La scène politique congolaise a connu ce vendredi 22 mai 2026 une secousse dont les ondes de choc pourraient redessiner les équilibres au sein de l’Union sacrée. Alors que la revue de presse kinoise s’attarde sur les difficultés chroniques de la capitale, une nouvelle vient bousculer l’agenda gouvernemental : la démission, avec effet immédiat, du gouverneur du Haut-Katanga, Jacques Kyabula Katwe. Simple péripétie locale ou symptôme d’une fébrilité plus profonde du pouvoir central ?
L’annonce, contenue dans une lettre adressée au président Félix Tshisekedi, invoque un « esprit de responsabilité républicaine » face aux critiques suscitées par son absence prolongée de la province. Une formule qui, sous des dehors de vertu, sonne comme un aveu d’impuissance ou, pour les plus cyniques, comme un repli stratégique avant l’orage. Car cette démission n’intervient pas dans un vide. Elle coïncide avec des actualités politiques RDC marquées par une pression croissante des élus de Kinshasa sur la Première ministre Judith Suminwa.
En effet, quelques heures à peine avant ce coup de théâtre, la cheffe du gouvernement recevait en son cabinet le caucus des députés nationaux élus de la capitale. Une rencontre à huis clos, mais dont la substance transpire déjà dans les colonnes des journaux locaux. Les élus de Kinshasa, munis d’un cahier de doléances, ont dressé un tableau clinique des problèmes Kinshasa : embouteillages paralysants, insécurité persistante, fourniture aléatoire d’eau potable et d’électricité, dégradation avancée de la voirie urbaine. Autant de maux qui plombent le quotidien des kinois et alimentent un mécontentement sourd. Selon des sources proches du dossier, les députés auraient reconnu les efforts du gouvernement Suminwa, tout en pointant sans complaisance les limites d’une réponse longtemps négligée par les anciens régimes.
Ce dialogue, pourtant présenté comme franc et constructif, soulève une question gênante : pourquoi la mégapole, vitrine politique du pays, reste-t-elle engluée dans un marasme infrastructurel après six années de mandat du président Tshisekedi ? Le même jour, un député provincial, Aubain Mukanu Isukama, adressait une question orale avec débat au gouverneur Daniel Bumba sur la gestion « chaotique » de la ville, exigeant des éclaircissements sur l’utilisation des recettes publiques et sur la lenteur des chantiers de réfection des routes. Une interpellation qui résonne comme un avertissement : la patience de la représentation populaire s’émousse.
Revenons à la démission du gouverneur du Haut-Katanga. Les analystes y décryptent deux lectures opposées. D’un côté, certains y voient une opportunité de renouvellement, avec l’espoir qu’un successeur doté d’une légitimité électorale fraîche puisse gouverner efficacement depuis Lubumbashi. De l’autre, le scepticisme domine. Tant que l’arbitrage se fera dans les antichambres feutrées de la majorité, le risque est grand de voir un nouveau profil appliquer les mêmes logiques clientélistes, sans réelle redevabilité envers les administrés. La démission gouverneur Haut-Katanga entraînera-t-elle des élections partielles, comme l’exige la loi, ou un simple intérim du vice-gouverneur sous tutelle politique de l’Union sacrée ? Le flou actuel n’augure rien de bon pour la transparence du processus.
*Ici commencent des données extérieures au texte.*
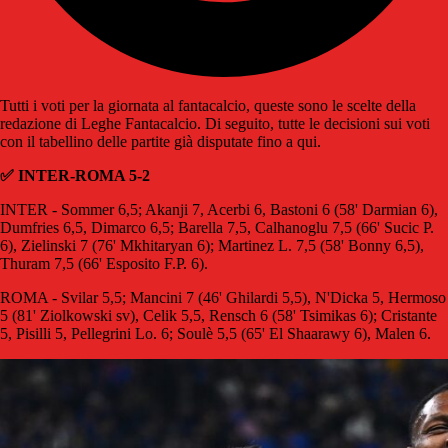
Tutti i voti per la giornata al fantacalcio, queste sono le scelte della
redazione di Leghe Fantacalcio. Di seguito, tutte le decisioni sui voti
con il tabellino delle partite già disputate fino a qui.
✅ INTER-ROMA 5-2
INTER - Sommer 6,5; Akanji 7, Acerbi 6, Bastoni 6 (58' Darmian 6),
Dumfries 6,5, Dimarco 6,5; Barella 7,5, Calhanoglu 7,5 (66' Sucic P.
6), Zielinski 7 (76' Mkhitaryan 6); Martinez L. 7,5 (58' Bonny 6,5),
Thuram 7,5 (66' Esposito F.P. 6).
ROMA - Svilar 5,5; Mancini 7 (46' Ghilardi 5,5), N'Dicka 5, Hermoso
5 (81' Ziolkowski sv), Celik 5,5, Rensch 6 (58' Tsimikas 6); Cristante
5, Pisilli 5, Pellegrini Lo. 6; Soulè 5,5 (65' El Shaarawy 6), Malen 6.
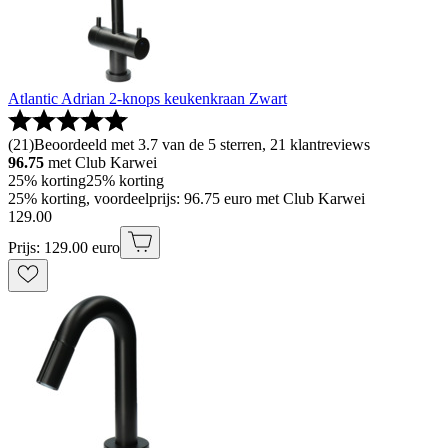
Atlantic Adrian 2-knops keukenkraan Zwart
(
21
)
Beoordeeld met 3.7 van de 5 sterren, 21 klantreviews
96.75
met Club Karwei
25% korting
25% korting
25% korting, voordeelprijs: 96.75 euro met Club Karwei
129
.
00
Prijs: 129.00 euro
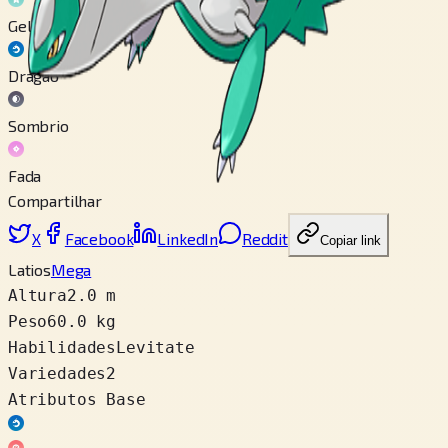
Gelo
Dragão
Sombrio
Fada
Compartilhar
X
Facebook
LinkedIn
Reddit
Copiar link
Latios
Mega
Altura
2.0 m
Peso
60.0 kg
Habilidades
Levitate
Variedades
2
Atributos Base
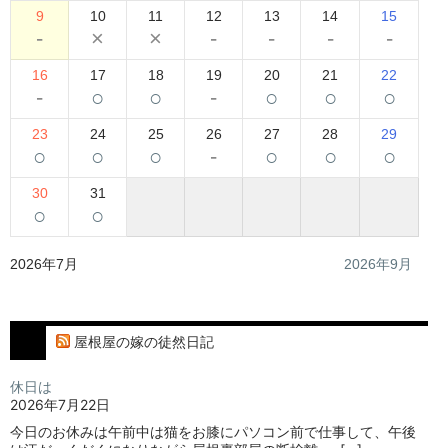
9
10
11
12
13
14
15
-
×
×
-
-
-
-
16
17
18
19
20
21
22
-
○
○
-
○
○
○
23
24
25
26
27
28
29
○
○
○
-
○
○
○
30
31
○
○
2026年7月
2026年9月
屋根屋の嫁の徒然日記
休日は
2026年7月22日
今日のお休みは午前中は猫をお膝にパソコン前で仕事して、午後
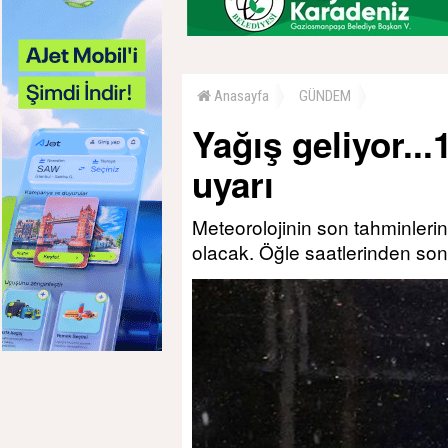
Anasayfa
GÜNDEM
Yağış geliyor..
uyarı
Meteorolojinin son tahminleri
olacak. Öğle saatlerinden son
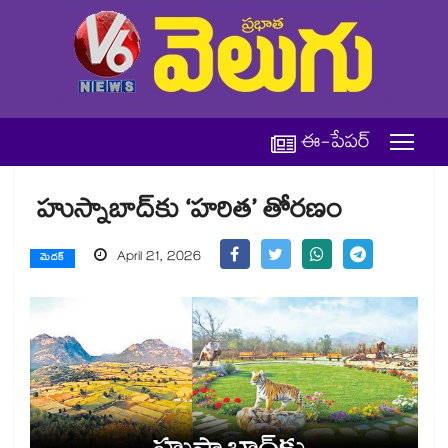
ఈ-పేపర్
హుస్నాబాద్‌‌కు ‘హరిత’ తోరణం
April 21, 2026
మెదక్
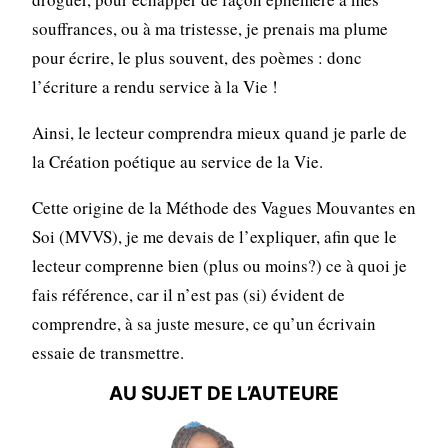
souffrances, ou à ma tristesse, je prenais ma plume
pour écrire, le plus souvent, des poèmes : donc
l’écriture a rendu service à la Vie !
Ainsi, le lecteur comprendra mieux quand je parle de
la Création poétique au service de la Vie.
Cette origine de la Méthode des Vagues Mouvantes en
Soi (MVVS), je me devais de l’expliquer, afin que le
lecteur comprenne bien (plus ou moins?) ce à quoi je
fais référence, car il n’est pas (si) évident de
comprendre, à sa juste mesure, ce qu’un écrivain
essaie de transmettre.
AU SUJET DE L’AUTEURE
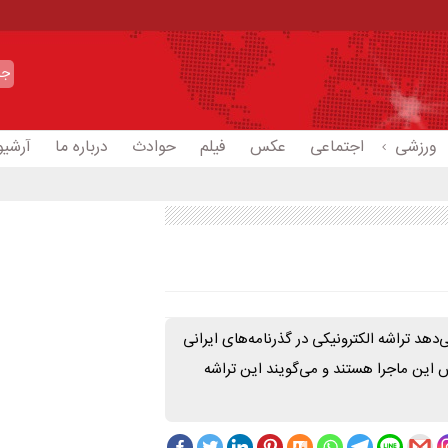
ورزشی
اجتماعی
عکس
فیلم
حوادث
درباره ما
آرشیو
دهد تراشه الکترونیکی در گذرنامه‌های ایرانی
ش این ماجرا هستند و می‌گویند این تراشه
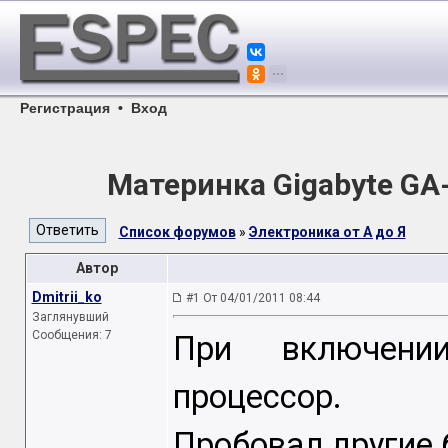
Регистрация
•
Вход
Материнка Gigabyte GA
Список форумов
»
Электроника от А до Я
Автор
Dmitrii_ko
#1 От 04/01/2011 08:44
Заглянувший
Сообщения: 7
При включени
процессор.
Пробовал другие 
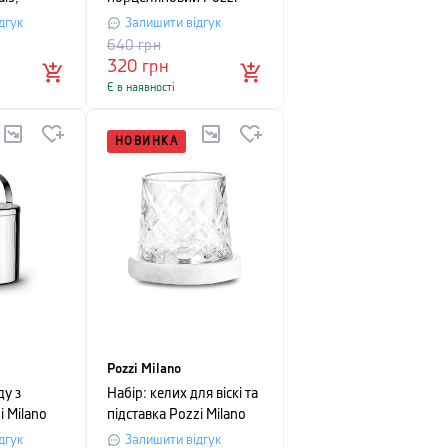
Milano LIBERTY, об'єм
дгук
Залишити відгук
0,25 л, білий з
640
грн
візерунком
320
грн
Є в наявності
НОВИНКА
Pozzi Milano
ду з
Набір: келих для віскі та
 Milano
підставка Pozzi Milano
 висота 17
Silver Nights, прозорий
дгук
Залишити відгук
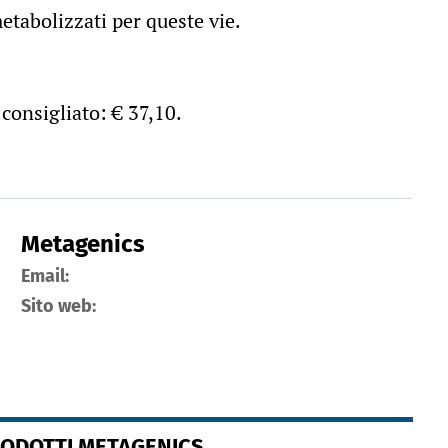
etabolizzati per queste vie.
consigliato: € 37,10.
Metagenics
Email:
Sito web:
RODOTTI METAGENICS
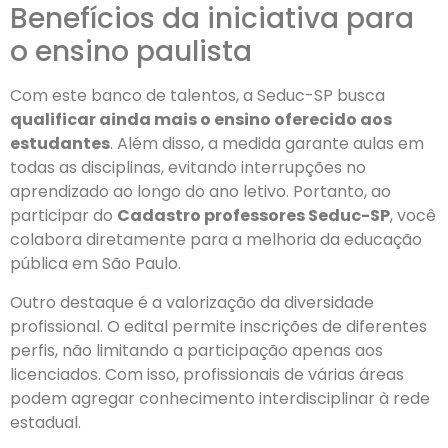
Benefícios da iniciativa para
o ensino paulista
Com este banco de talentos, a Seduc-SP busca
qualificar ainda mais o ensino oferecido aos
estudantes
. Além disso, a medida garante aulas em
todas as disciplinas, evitando interrupções no
aprendizado ao longo do ano letivo. Portanto, ao
participar do
Cadastro professores Seduc-SP
, você
colabora diretamente para a melhoria da educação
pública em São Paulo.
Outro destaque é a valorização da diversidade
profissional. O edital permite inscrições de diferentes
perfis, não limitando a participação apenas aos
licenciados. Com isso, profissionais de várias áreas
podem agregar conhecimento interdisciplinar à rede
estadual.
Cette séquence politique met en lumière une faille centrale du système congolais : l’incapacité chronique de l’exécutif à aligner les priorités locales sur les engagements nationaux. La Première ministre Judith Suminwa, qui s’est engagée à renforcer la coordination entre le gouvernement central, les provinces et les députés pour améliorer la qualité de vie en RDC, se trouve aujourd’hui prise en tenaille entre la grogne des élus kinois et la désertion d’un gouverneur, celle-ci ayant des résonances au sein même de sa coalition.
Alors que la revue de presse kinoise continuera de relayer les promesses et les exaspérations, une interrogation demeure : ces crises à répétition finiront-elles par forcer une refonte des méthodes de gouvernance ou bien seront-elles rapidement effacées par de nouvelles manœuvres politiciennes ? Les prochains jours, avec les discussions entre la Primature et les députés nationaux de Kinshasa, apporteront peut-être un début de réponse. Mais pour l’heure, les lumières sont braquées sur Lubumbashi, où le départ de Jacques Kyabula pourrait bien n’être que le premier acte d’un psychodrame plus vaste.